KOMMENTAR
Den Sport zu vermessen, verschiedene Sportarten auf dieser Basis miteinander zu vergleichen – eine hübsche Idee, die nun in England umgesetzt wurde. Ganz ehrlich: Wir hatten sie schon vor fast 30 Jahren, als es in München das Tennisturnier um den Grand Slam Cup gab, das wegen seiner exorbitanten und als unmoralisch empfundenen Gewinnsumme in der Kritik stand. Da wollten wir wissen: Was leisten die Tennisstars eigentlich für das viele Geld? Wir stoppten die Zeit mit, in der der Ball tatsächlich im Spiel war. Ein paar Minuten pro Satz – kärglich. Die meiste Zeit wurde gestanden, aufgetippt, am Shirt genestelt. Doch wer erinnert sich an den vielen Leerlauf, den es bei einem Tennismatch immer gibt? Niemand. Beim Fußball zählt man auch nicht die Unterbrechungen und Einwürfe. Es würde einem den Spaß daran nur verleiden.
Boxen also ist laut Auswertung der Agentur „Blueclaw“ aus Großbritannien der „most exciting sport“, der aufregendste Sport. Und ja: Es gibt Kämpfe für die Ewigkeit, Bilder von Niederschlägen, die sich ins Gedächtnis brennen. Doch dass Boxen viele Menschen fasziniert, liegt nicht an den Werten, die sich in zwölf mal drei Minuten (oder bei Knockout in weniger Zeit) messen lassen. Zum Boxen gehen die Leute auch wegen des Glamours drumherum, wegen der Walk-in-Show, wegen des Kontrastes: Im Ring Schweißperlen, in den vorderen Reihen Perlen um den Hals oder am Handgelenk. Und viele schätzen die Nähe, die die Fernsehübertragung herstellt: Wenn man so nahe dran ist wie nur der Ringrichter und in der Minute zwischen den Runden die Motivationsansprachen des Trainers hören kann.

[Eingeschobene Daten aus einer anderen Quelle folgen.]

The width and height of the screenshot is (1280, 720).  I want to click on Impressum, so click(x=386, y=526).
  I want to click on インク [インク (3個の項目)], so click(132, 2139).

Jeder Sport hat seine fesselnden Seiten – und dafür braucht es nicht zwingend Spektakel. Eine Tour-de-France-Etappe kann uns wegen des Pyrenäen-Panoramas an den Bildschirm fesseln, beim Biathlon sorgt bereits das Anlegen des Gewehrs und das Fixieren des Ziels für Spannung, beim Slalom begleitet die Einfädel-Furcht jeden Torschwung. Und wer beim Sport schauen zur Ruhe kommen will: Rudern – wunderbar meditativ. Oder Curling. Und Snooker. Obwohl: Das soll ja fast so mitreißend sein wie Fußball – sagen die Daten.